What a suggestion box means to the cooperative
For a cooperative whose mission is to build things that its owners want, need, and will use, a suggestion box offers a window into what those wants and needs might be. Sure, owners will also find other ways to let you know, but there’s something about the informal nature of a suggestion box that makes people a little braver. Even if the suggestion isn’t being made anonymously, it’s like the box gives them permission to go out on a limb.
Even more valuable than the ideas themselves are the conversations they inspire. It’s often the input of other perspectives that turns a germ of an idea into something everyone can appreciate and get excited about. The side benefit is that no matter the outcome for that particular idea, the result is a more informed, better connected group of cooperative participants who are even more likely to engage when the next idea comes along.

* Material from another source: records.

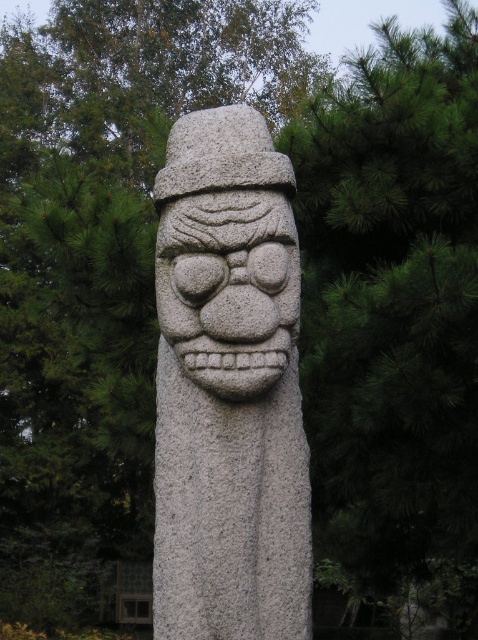 You are an art student analyzing the sculpture in the forest. You notice two parts of the statue labeled as the gray stone statue at center and the granite stone face at center. Which part of the sculpture is bigger?

The gray stone statue at center is larger in size than the granite stone face at center.

You are an artist planning to create a miniature version of the scene. You need to ensure the proportions between the gray stone statue at center and the granite stone face at center are accurate. Which object should you make taller in your model?

The gray stone statue at center should be made taller in the model since it has a greater height compared to the granite stone face at center according to the description. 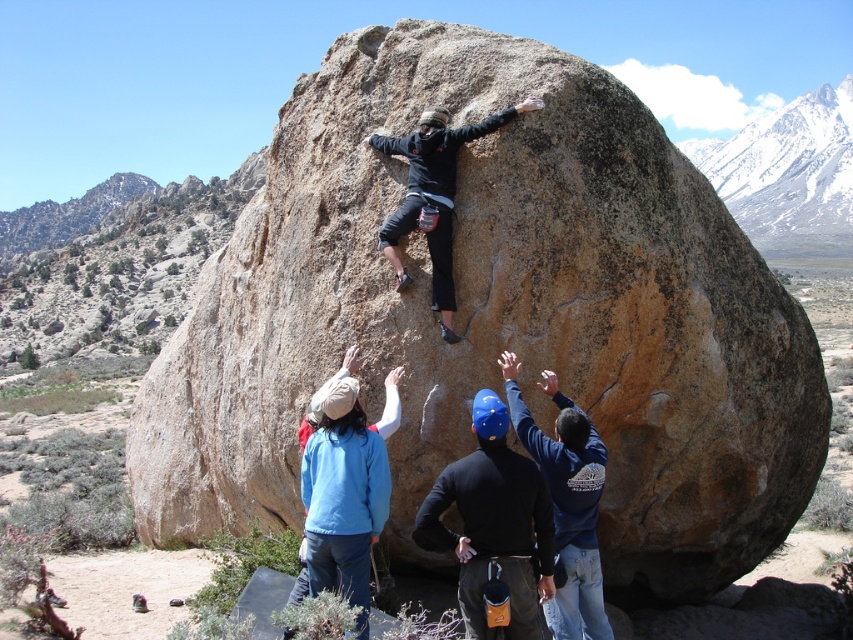 You are a photographer positioned at the base of the large boulder. You want to capture a photo of the climber and the observer wearing the black matte shirt at center. Based on their positions, will the observer in the matte black jacket at center block your view of the climber?

The black matte shirt at center is located below the matte black jacket at center. Since the observer in the matte black jacket at center is above the observer in the black matte shirt at center, the matte black jacket at center will not block your view of the climber who is near the top of the boulder.

You are a drone operator tasked with capturing aerial footage of the climbing scene. Your drone is currently hovering above the blue helmet at upper center. You need to move it to the matte black jacket at center. How far will the drone have to travel to reach its destination?

The distance between the blue helmet at upper center and the matte black jacket at center is 4.13 meters, so the drone will need to travel 4.13 meters to reach the destination. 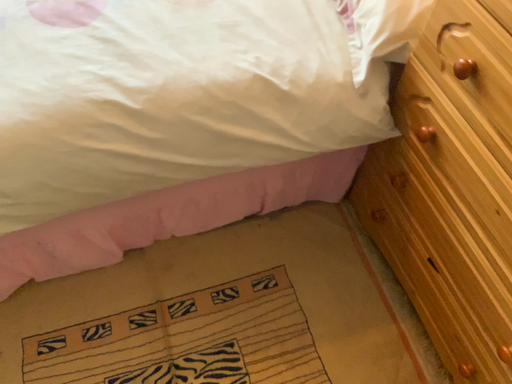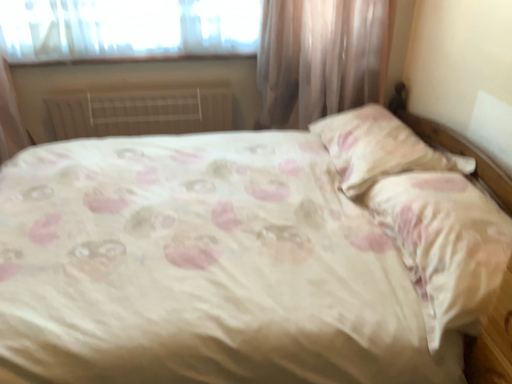 Question: How did the camera likely rotate when shooting the video?

Choices:
 (A) rotated downward
 (B) rotated upward

Answer: (B) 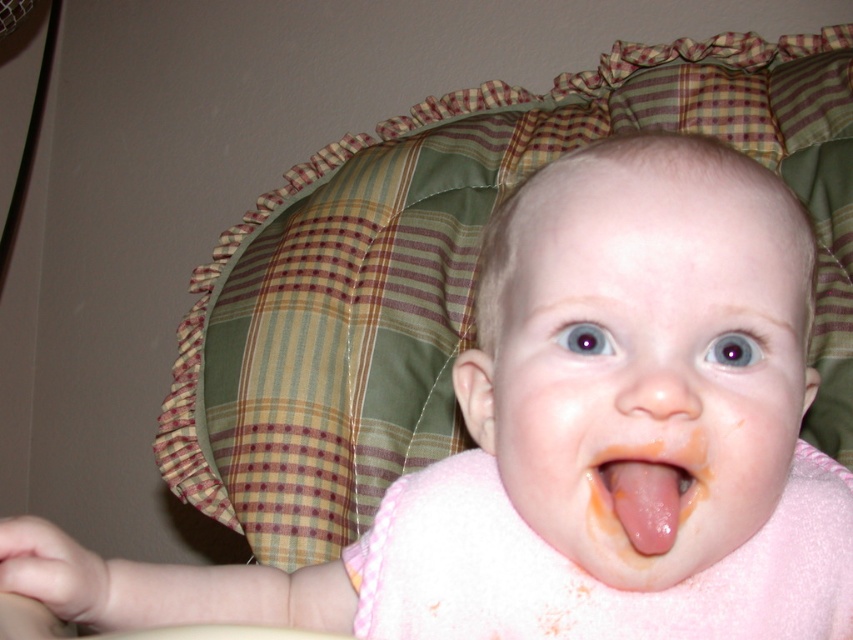 You are a photographer taking a picture of a baby in a high chair. You notice the pink fabric at center and the pink smooth tongue at center. Which object is positioned to the right side in the image?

How our cooperative gets owner-clients involved
At our cooperative, we have an online idea form that our clients use to pass along their suggestions, using a convenient link right in the core software. Ideas can be submitted by anyone, from a front-line teller who has a thought about how to serve members better to a CEO who has an idea about a new product they want to develop.
Forms are directed to our decision-makers, including our CEO, as well as a group of “Idea Form Collaborators” which includes everyone from our internal teams and network partners to credit union professionals who want to participate in the discussions.

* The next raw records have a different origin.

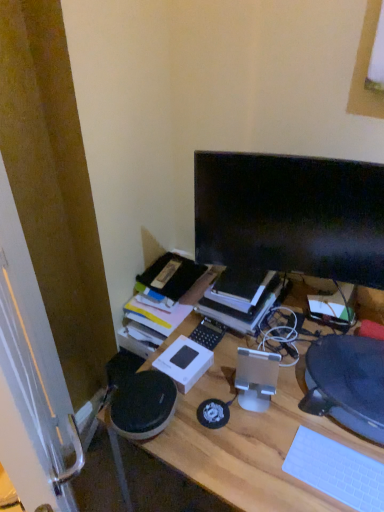 Where is `vacant area on top of white matte keyboard at lower right (from a real-world perspective)`? vacant area on top of white matte keyboard at lower right (from a real-world perspective) is located at coordinates (340, 471). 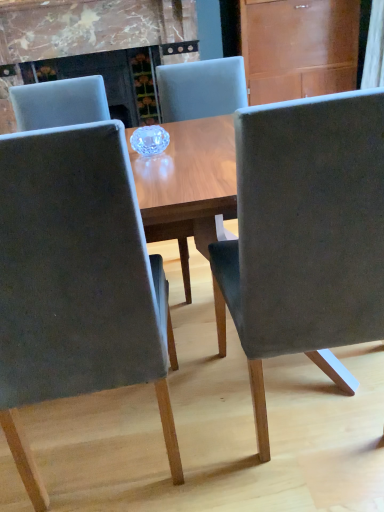 Question: Are wooden at upper right and suede-like gray chair at center, marked as the third chair in a left-to-right arrangement, beside each other?

Choices:
 (A) yes
 (B) no

Answer: (B)

Question: Can you confirm if wooden at upper right is smaller than suede-like gray chair at center, marked as the third chair in a left-to-right arrangement?

Choices:
 (A) no
 (B) yes

Answer: (A)

Question: Could you tell me if wooden at upper right is turned towards suede-like gray chair at center, marked as the third chair in a left-to-right arrangement?

Choices:
 (A) yes
 (B) no

Answer: (A)

Question: Can you confirm if wooden at upper right is shorter than suede-like gray chair at center, arranged as the 1th chair when viewed from the right?

Choices:
 (A) yes
 (B) no

Answer: (A)

Question: Is suede-like gray chair at center, arranged as the 1th chair when viewed from the right, surrounded by wooden at upper right?

Choices:
 (A) no
 (B) yes

Answer: (A)

Question: In the image, is velvet gray chair at center, the first chair from the left, positioned in front of or behind suede-like gray chair at center, arranged as the 1th chair when viewed from the right?

Choices:
 (A) behind
 (B) front

Answer: (B)

Question: Is velvet gray chair at center, placed as the third chair when sorted from right to left, inside the boundaries of suede-like gray chair at center, arranged as the 1th chair when viewed from the right, or outside?

Choices:
 (A) inside
 (B) outside

Answer: (B)

Question: Is velvet gray chair at center, the first chair from the left, wider or thinner than suede-like gray chair at center, arranged as the 1th chair when viewed from the right?

Choices:
 (A) thin
 (B) wide

Answer: (A)

Question: Visually, is velvet gray chair at center, the first chair from the left, positioned to the left or to the right of suede-like gray chair at center, marked as the third chair in a left-to-right arrangement?

Choices:
 (A) right
 (B) left

Answer: (B)

Question: Is point (291, 101) closer or farther from the camera than point (200, 74)?

Choices:
 (A) closer
 (B) farther

Answer: (A)

Question: In the image, is suede-like gray chair at center, arranged as the 1th chair when viewed from the right, positioned in front of or behind suede-like gray chair at center, the second chair when ordered from left to right?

That’s where the fun begins. We love a lively debate here, and as people engage, it can be exciting to watch an idea incubate – or wither and die. Yes, many ideas do end up on the proverbial cutting room floor, but we do our best to give them an honest hearing and to explain how they do or don’t fit with the overall goals and priorities of the cooperative and its stakeholders.

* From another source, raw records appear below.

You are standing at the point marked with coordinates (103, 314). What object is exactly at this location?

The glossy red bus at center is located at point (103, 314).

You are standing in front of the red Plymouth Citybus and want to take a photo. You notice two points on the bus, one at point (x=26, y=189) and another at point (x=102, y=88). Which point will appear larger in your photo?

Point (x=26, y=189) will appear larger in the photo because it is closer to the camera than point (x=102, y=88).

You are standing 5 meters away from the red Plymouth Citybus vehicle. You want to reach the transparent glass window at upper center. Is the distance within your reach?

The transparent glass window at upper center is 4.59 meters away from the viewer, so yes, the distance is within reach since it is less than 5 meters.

If my ideas are so important, why would the answer ever be no?
The professionals who run the co-op’s day-to-day activities have a real challenge. They have a responsibility to ensure every client-owner’s voice is heard. But they have an equally important responsibility to spend the cooperative’s resources wisely. No matter how good a suggestion is, it won’t help anyone if it bankrupts the organization.
Not only that, but there are some ideas that just don’t make sense to a cooperative’s overall strategic direction. A company that sells premixed concrete has to think twice if someone suggests they get into the business of baking breakfast croissants, no matter how hungry their customers are.
What does it take to translate an idea into something real? In the software business, it’s been said that the most expensive part of any project is the spec: figuring out the nitty gritty of how something is going to be accomplished, what it will look like, and how the end result will work in the hands of end-users. It’s the same in most businesses, since the design can have such a huge impact on the end product.
In a cooperative whose products and services are intended to benefit all participants, the design process is complicated by multiple opinions and perspectives. The trick is to see that as a good thing, not a hindrance. More points of view can certainly translate to a better end product, provided everyone involved in the design understands that the benefits of doing things together makes the inevitable compromises worthwhile.
We have a saying at my cooperative: it’s only no until it’s yes. A no right now might be necessary so we can focus our resources on the right things for today. But a no doesn’t necessarily mean no forever. A stakeholder might have to be persistent, making their case more than once, gathering support, adjusting the scope, honing the message. Yes, that takes a lot of time and effort, but if it’s not worth doing that work, then perhaps the project isn’t worth doing at all.
The point of a suggestion box…to YOU
It would be easy to think, “Why bother? I’m probably only going to get a no anyway,” but no one knows where the next big idea will come from that changes everything. Maybe it will be yours!